For the next several years, the Nebra Sky Disc circulated among black market antiquities dealers and collectors. Authorities only recovered the artifact in 2002, when a sting operation worthy of a Hollywood blockbuster ensured its safe return to Germany.
Researchers have debated the object’s origins and purpose ever since—and now, new research is adding yet another layer of controversy to the Nebra Sky Disc’s story. Writing this month in the journal Archäologische Informationen, Rupert Gebhard, director of Munich’s Bavarian State Archaeological Collection, and Rüdiger Krause, a historian at Goethe University Frankfurt, suggest that the disc dates not to the Bronze Age, but to the Iron Age, making it about 1,000 years younger than previously thought.
A circular bronze plate measuring nearly one foot in diameter, the disc’s blue-green patina is covered in applied gold foil icons of celestial bodies.
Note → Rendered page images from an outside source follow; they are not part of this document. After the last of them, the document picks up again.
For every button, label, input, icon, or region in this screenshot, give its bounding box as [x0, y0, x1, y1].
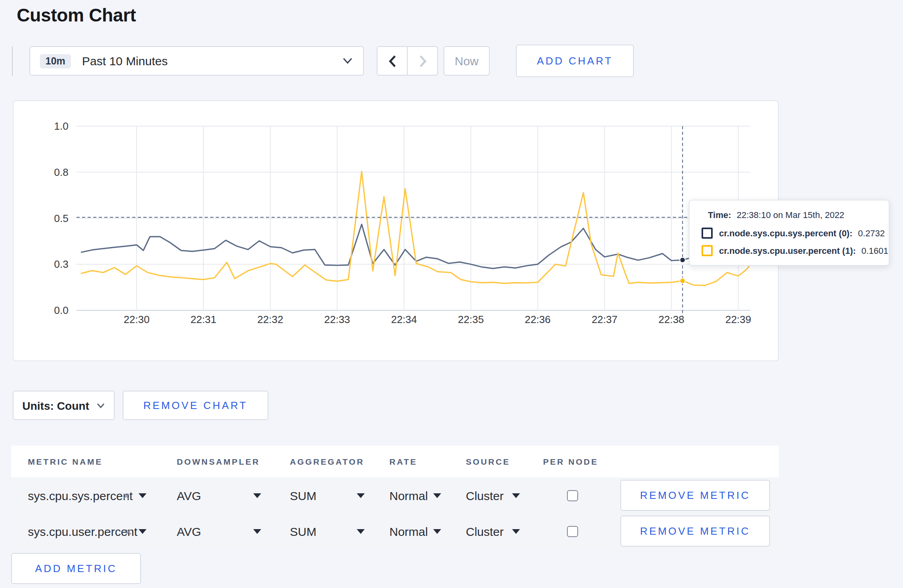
svg-text:1.0: 1.0	[54, 120, 68, 132]
chevron-left-icon	[388, 55, 396, 67]
metrics-table-rows: sys.cpu.sys.percent × AVG SUM Normal Clu…	[11, 477, 779, 549]
source-caret-icon[interactable]	[512, 529, 520, 533]
svg-text:22:37: 22:37	[592, 313, 618, 325]
units-select-label: Units: Count	[22, 399, 89, 412]
chart-crosshair	[76, 126, 751, 316]
page-title: Custom Chart	[17, 5, 136, 26]
rate-value[interactable]: Normal	[389, 524, 428, 538]
svg-text:22:31: 22:31	[190, 313, 216, 325]
rate-caret-icon[interactable]	[433, 529, 441, 533]
tooltip-series-value: 0.1601	[862, 246, 888, 255]
chart-tooltip: Time: 22:38:10 on Mar 15th, 2022 cr.node…	[689, 200, 889, 266]
remove-chart-button[interactable]: REMOVE CHART	[123, 391, 268, 420]
svg-text:22:32: 22:32	[257, 313, 283, 325]
tooltip-time-label: Time:	[708, 210, 731, 220]
svg-text:0.5: 0.5	[54, 212, 68, 224]
per-node-checkbox[interactable]	[567, 526, 578, 537]
chevron-down-icon	[96, 402, 105, 409]
metric-name-caret-icon[interactable]	[139, 529, 147, 533]
series-line-1	[81, 171, 749, 286]
chevron-down-icon	[342, 57, 353, 64]
time-window-badge: 10m	[40, 54, 71, 68]
chart-series	[81, 171, 749, 286]
svg-text:22:30: 22:30	[124, 313, 150, 325]
time-backward-button[interactable]	[377, 47, 407, 75]
remove-metric-button[interactable]: REMOVE METRIC	[620, 516, 770, 547]
header-source: SOURCE	[466, 457, 510, 466]
time-nav-group	[377, 46, 438, 76]
tooltip-series-value: 0.2732	[858, 228, 885, 238]
svg-text:22:34: 22:34	[391, 313, 417, 325]
rate-caret-icon[interactable]	[433, 493, 441, 498]
tooltip-time-value: 22:38:10 on Mar 15th, 2022	[737, 210, 844, 220]
aggregator-caret-icon[interactable]	[357, 529, 365, 533]
custom-chart-page: Custom Chart 10m Past 10 Minutes Now ADD…	[0, 0, 903, 588]
metric-row-user: sys.cpu.user.percent × AVG SUM Normal Cl…	[11, 513, 779, 549]
series-line-0	[81, 224, 749, 269]
crosshair-dot-1	[680, 278, 686, 284]
remove-metric-button[interactable]: REMOVE METRIC	[620, 480, 770, 511]
tooltip-series-label: cr.node.sys.cpu.user.percent (1):	[719, 246, 856, 255]
header-per-node: PER NODE	[543, 457, 598, 466]
cpu-percent-chart-canvas[interactable]: 0.00.30.50.81.022:3022:3122:3222:3322:34…	[14, 101, 780, 362]
svg-text:22:39: 22:39	[725, 313, 751, 325]
metrics-table-header: METRIC NAME DOWNSAMPLER AGGREGATOR RATE …	[11, 446, 779, 477]
metric-name-value[interactable]: sys.cpu.sys.percent	[28, 489, 133, 502]
crosshair-dot-0	[680, 257, 686, 263]
aggregator-value[interactable]: SUM	[290, 489, 317, 502]
time-window-select[interactable]: 10m Past 10 Minutes	[29, 46, 364, 76]
svg-text:0.0: 0.0	[54, 304, 68, 316]
metrics-table: METRIC NAME DOWNSAMPLER AGGREGATOR RATE …	[11, 446, 779, 549]
source-caret-icon[interactable]	[512, 493, 520, 498]
per-node-checkbox[interactable]	[567, 490, 578, 501]
source-value[interactable]: Cluster	[466, 489, 504, 502]
source-value[interactable]: Cluster	[466, 524, 504, 538]
downsampler-value[interactable]: AVG	[177, 489, 201, 502]
chart-card: 0.00.30.50.81.022:3022:3122:3222:3322:34…	[13, 100, 779, 361]
svg-text:22:35: 22:35	[458, 313, 484, 325]
header-aggregator: AGGREGATOR	[290, 457, 364, 466]
svg-text:0.3: 0.3	[54, 258, 68, 270]
toolbar-left-divider	[12, 46, 13, 76]
svg-text:22:36: 22:36	[525, 313, 551, 325]
now-button[interactable]: Now	[444, 46, 490, 76]
svg-text:22:38: 22:38	[659, 313, 684, 325]
time-forward-button[interactable]	[407, 47, 437, 75]
header-downsampler: DOWNSAMPLER	[177, 457, 260, 466]
series-user-legend-icon	[702, 245, 713, 256]
metric-name-value[interactable]: sys.cpu.user.percent	[28, 524, 137, 538]
series-sys-legend-icon	[702, 228, 713, 239]
aggregator-value[interactable]: SUM	[290, 524, 317, 538]
header-metric-name: METRIC NAME	[28, 457, 103, 466]
add-chart-button[interactable]: ADD CHART	[516, 45, 634, 77]
units-select[interactable]: Units: Count	[13, 391, 115, 420]
remove-tag-x-icon[interactable]: ×	[123, 489, 130, 501]
downsampler-caret-icon[interactable]	[253, 493, 261, 498]
rate-value[interactable]: Normal	[389, 489, 428, 502]
add-metric-button[interactable]: ADD METRIC	[11, 553, 141, 584]
chevron-right-icon	[418, 55, 426, 67]
downsampler-caret-icon[interactable]	[253, 529, 261, 533]
header-rate: RATE	[389, 457, 417, 466]
downsampler-value[interactable]: AVG	[177, 524, 201, 538]
tooltip-series-label: cr.node.sys.cpu.sys.percent (0):	[719, 228, 852, 238]
aggregator-caret-icon[interactable]	[357, 493, 365, 498]
chart-axis-labels: 0.00.30.50.81.022:3022:3122:3222:3322:34…	[54, 120, 751, 325]
remove-tag-x-icon[interactable]: ×	[125, 525, 132, 537]
time-window-label: Past 10 Minutes	[82, 54, 342, 68]
svg-text:22:33: 22:33	[324, 313, 350, 325]
metric-row-sys: sys.cpu.sys.percent × AVG SUM Normal Clu…	[11, 477, 779, 513]
metric-name-caret-icon[interactable]	[139, 493, 147, 498]
svg-text:0.8: 0.8	[54, 166, 68, 178]
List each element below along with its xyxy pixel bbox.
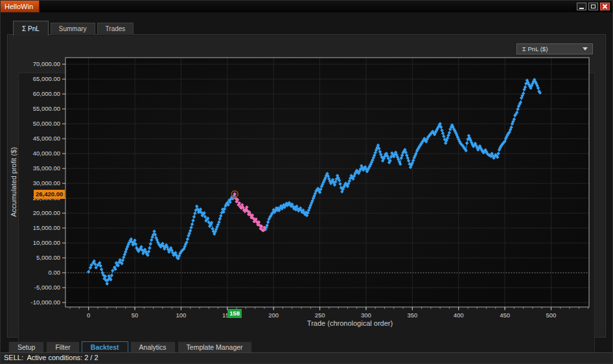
series-dropdown-value: Σ PnL ($) — [522, 44, 548, 54]
tab-trades[interactable]: Trades — [97, 23, 134, 35]
window-controls — [577, 3, 610, 10]
close-button[interactable] — [600, 3, 610, 10]
status-text: SELL: Active conditions: 2 / 2 — [4, 354, 98, 361]
window-title: HelloWin — [1, 1, 40, 12]
status-bar: SELL: Active conditions: 2 / 2 — [1, 352, 612, 363]
title-bar[interactable]: HelloWin — [1, 1, 612, 12]
chevron-down-icon — [583, 47, 588, 51]
maximize-icon — [591, 5, 596, 8]
app-window: HelloWin Σ PnLSummaryTrades 050100150200… — [0, 0, 613, 364]
tab-summary[interactable]: Summary — [51, 23, 95, 35]
marked-trade-label: 158 — [227, 309, 242, 318]
maximize-button[interactable] — [588, 3, 598, 10]
series-dropdown[interactable]: Σ PnL ($) — [516, 43, 593, 54]
tab-pnl[interactable]: Σ PnL — [13, 21, 49, 36]
close-icon — [602, 4, 608, 10]
top-tab-strip: Σ PnLSummaryTrades — [13, 21, 133, 35]
marked-value-label: 26,420.00 — [34, 190, 65, 199]
plot-area[interactable] — [65, 58, 589, 307]
y-axis-title: Accumulated profit ($) — [10, 147, 17, 217]
minimize-button[interactable] — [577, 3, 586, 10]
x-axis-title: Trade (chronological order) — [307, 319, 393, 327]
minimize-icon — [579, 8, 584, 9]
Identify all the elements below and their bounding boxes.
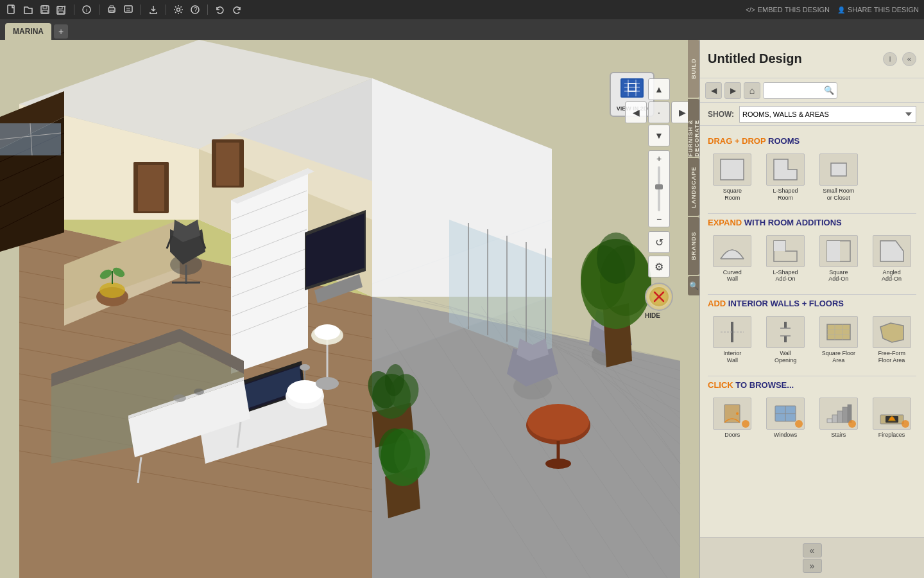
doors-icon[interactable] xyxy=(713,398,751,430)
square-addon-item[interactable]: SquareAdd-On xyxy=(814,232,864,286)
nav-down-button[interactable]: ▼ xyxy=(648,125,670,146)
interior-wall-item[interactable]: InteriorWall xyxy=(708,313,757,367)
landscape-tab[interactable]: LANDSCAPE xyxy=(688,158,699,216)
zoom-in-button[interactable]: + xyxy=(656,153,662,164)
angled-addon-icon[interactable] xyxy=(873,235,911,267)
zoom-track[interactable] xyxy=(658,166,660,211)
share-button[interactable]: 👤 SHARE THIS DESIGN xyxy=(837,6,919,13)
panel-home-button[interactable]: ⌂ xyxy=(744,82,760,99)
zoom-thumb[interactable] xyxy=(655,184,663,189)
settings-button[interactable]: ⚙ xyxy=(648,256,670,277)
stairs-icon[interactable] xyxy=(819,398,858,430)
floor-area-label: Square FloorArea xyxy=(822,350,855,364)
search-tab[interactable]: 🔍 xyxy=(688,276,699,295)
marina-tab[interactable]: MARINA xyxy=(5,23,51,40)
panel-info-button[interactable]: i xyxy=(883,52,897,66)
open-file-icon[interactable] xyxy=(22,3,35,16)
svg-rect-170 xyxy=(827,241,840,261)
expand-section-title: EXPAND WITH ROOM ADDITIONS xyxy=(708,218,916,227)
saveas-icon[interactable]: + xyxy=(55,3,68,16)
direction-controls: ▲ ◀ · ▶ ▼ xyxy=(625,78,693,146)
svg-marker-164 xyxy=(774,159,797,180)
square-room-item[interactable]: SquareRoom xyxy=(708,151,757,204)
help-icon[interactable]: ? xyxy=(189,3,201,16)
svg-point-185 xyxy=(736,412,739,415)
panel-search-input[interactable] xyxy=(766,87,824,94)
svg-rect-191 xyxy=(837,411,843,423)
info-icon[interactable]: i xyxy=(80,3,93,16)
zoom-out-button[interactable]: − xyxy=(656,214,662,224)
svg-marker-171 xyxy=(880,241,903,261)
freeform-icon[interactable] xyxy=(873,316,911,348)
panel-forward-button[interactable]: ▶ xyxy=(724,82,741,99)
reset-rotation-button[interactable]: ↺ xyxy=(648,231,670,253)
panel-collapse-button[interactable]: « xyxy=(902,52,916,66)
small-room-item[interactable]: Small Roomor Closet xyxy=(814,151,864,204)
add-tab-button[interactable]: + xyxy=(54,24,68,39)
hide-button[interactable] xyxy=(645,283,673,311)
freeform-label: Free-FormFloor Area xyxy=(878,350,905,364)
stairs-item[interactable]: Stairs xyxy=(814,395,864,441)
svg-point-121 xyxy=(527,404,589,440)
embed-button[interactable]: </> EMBED THIS DESIGN xyxy=(746,6,830,13)
l-shaped-addon-item[interactable]: L-ShapedAdd-On xyxy=(761,232,810,286)
nav-up-button[interactable]: ▲ xyxy=(648,78,670,100)
furnish-tab[interactable]: FURNISH & DECORATE xyxy=(688,99,699,157)
build-tab[interactable]: BUILD xyxy=(688,40,699,98)
redo-icon[interactable] xyxy=(230,3,243,16)
nav-left-button[interactable]: ◀ xyxy=(625,101,647,123)
right-panel: BUILD FURNISH & DECORATE LANDSCAPE BRAND… xyxy=(699,40,924,578)
panel-back-button[interactable]: ◀ xyxy=(705,82,722,99)
sep4 xyxy=(166,4,166,15)
fireplaces-item[interactable]: Fireplaces xyxy=(867,395,916,441)
floor-area-item[interactable]: Square FloorArea xyxy=(814,313,864,367)
doors-item[interactable]: Doors xyxy=(708,395,757,441)
save-icon[interactable] xyxy=(38,3,51,16)
square-addon-label: SquareAdd-On xyxy=(828,269,848,283)
panel-expand-down-button[interactable]: » xyxy=(803,559,822,573)
settings-icon[interactable] xyxy=(172,3,185,16)
undo-icon[interactable] xyxy=(214,3,227,16)
svg-point-123 xyxy=(545,459,571,469)
nav-center-button[interactable]: · xyxy=(648,101,670,123)
wall-opening-icon[interactable] xyxy=(766,316,805,348)
canvas-area[interactable]: VIEW IN 2D ▲ ◀ · ▶ ▼ + − xyxy=(0,40,699,578)
panel-search-box[interactable]: 🔍 xyxy=(763,82,837,99)
divider3 xyxy=(708,376,916,376)
angled-addon-item[interactable]: AngledAdd-On xyxy=(867,232,916,286)
curved-wall-item[interactable]: CurvedWall xyxy=(708,232,757,286)
l-shaped-room-item[interactable]: L-ShapedRoom xyxy=(761,151,810,204)
small-room-icon[interactable] xyxy=(819,153,858,186)
panel-collapse-up-button[interactable]: « xyxy=(803,543,822,557)
svg-rect-189 xyxy=(827,419,832,423)
export-icon[interactable] xyxy=(147,3,160,16)
brands-tab[interactable]: BRANDS xyxy=(688,217,699,275)
new-file-icon[interactable] xyxy=(5,3,18,16)
square-room-icon[interactable] xyxy=(713,153,751,186)
l-shaped-addon-icon[interactable] xyxy=(766,235,805,267)
show-select[interactable]: ROOMS, WALLS & AREAS FURNITURE ALL xyxy=(739,106,916,123)
svg-rect-58 xyxy=(216,143,239,186)
print2-icon[interactable] xyxy=(122,3,135,16)
print-icon[interactable] xyxy=(105,3,118,16)
l-shaped-room-icon[interactable] xyxy=(766,153,805,186)
freeform-item[interactable]: Free-FormFloor Area xyxy=(867,313,916,367)
square-addon-icon[interactable] xyxy=(819,235,858,267)
fireplaces-icon[interactable] xyxy=(873,398,911,430)
curved-wall-icon[interactable] xyxy=(713,235,751,267)
search-icon[interactable]: 🔍 xyxy=(824,85,834,95)
svg-rect-190 xyxy=(832,415,837,423)
floor-area-icon[interactable] xyxy=(819,316,858,348)
main-area: VIEW IN 2D ▲ ◀ · ▶ ▼ + − xyxy=(0,40,924,578)
windows-item[interactable]: Windows xyxy=(761,395,810,441)
hide-label: HIDE xyxy=(645,312,673,319)
zoom-slider[interactable]: + − xyxy=(648,150,670,227)
hide-container: HIDE xyxy=(645,283,673,319)
wall-opening-item[interactable]: WallOpening xyxy=(761,313,810,367)
windows-icon[interactable] xyxy=(766,398,805,430)
svg-point-143 xyxy=(316,377,339,390)
room-3d-view[interactable] xyxy=(0,40,699,578)
svg-rect-0 xyxy=(8,5,14,13)
interior-wall-icon[interactable] xyxy=(713,316,751,348)
divider1 xyxy=(708,213,916,214)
The artifact—currently housed in the collections of the State Museum of Prehistory in Halle—is widely thought to be one of, if not the, oldest known depictions of the cosmos.
Per a press release issued by the German Society for Pre- and Protohistory, Gebhard and Krause developed their theory after analyzing documents related to the disc’s discovery, including statements from court proceedings against the looters, as well as pertinent scientific and archaeological research.
As Becky Ferreira reports for the New York Times, the researchers argue that the treasure hunters moved the disc to Nebra from a different site, perhaps to keep its location hidden from archaeologists and ensure the continuation of their illicit (but lucrative) activities.
“They never tell you the place where they excavated because it is like a treasure box for them,” Gebhard tells the Times. “They just go back to the same place to get, and sell, new material.”
Speaking with German broadcast network Deutsche Welle, Krause says the disc “must be assessed as an individual find” rather than as a companion to the bronze artifacts allegedly found alongside it.
“It just does not have the background to have been found in a depot with the other accompanying items that ultimately served to date it,” Krause adds. “This can no longer be asserted based on strict scientific criteria.”
Some scholars remain unconvinced by the new findings. A statement issued by the disc’s keeper, for one, calls the archaeologists’ assertions “demonstrably incorrect” and “easily refuted.”
“The biggest mistake in science is if you don’t refer to the whole data,” the State Museum’s director, Harald Meller, tells the Times. “What these colleagues do is refer only to very limited data that seems to fit their system.”
Meller’s team intends to publish a refutation of Krause and Gebhard’s study.
The renewed debate arrives ahead of a major exhibition centered around the disc, notes Sarah Cascone for artnet News. Titled “The World of the Nebra Sky Disc—New Horizons,” the show is scheduled to open in Halle in June 2021 before moving to the British Museum in London in 2022. It will explore connections between Bronze Age Britons and Germany’s Únětice culture.
The dubious nature of the disc’s discovery, in combination with the absence of absolute dating methods for metals (unlike wood, bone, and other organic materials, whose relative age can be determined with radiocarbon dating) and the fact that it’s the only known artifact of its kind, has led some experts to doubt its authenticity—in other words, some think it could be a fake.
As more archaeologists study the Nebra Sky Disc, evidence continues to build for its legitimacy as an ancient artifact. Still, Emilia Pásztor, an archaeologist at Hungary’s Türr István Museum who has studied the disc but was not involved in the new research, tells the Times, the object “belongs [among] those archaeological finds that can be debated forever until some very accurate absolute dating method can be found for metals.”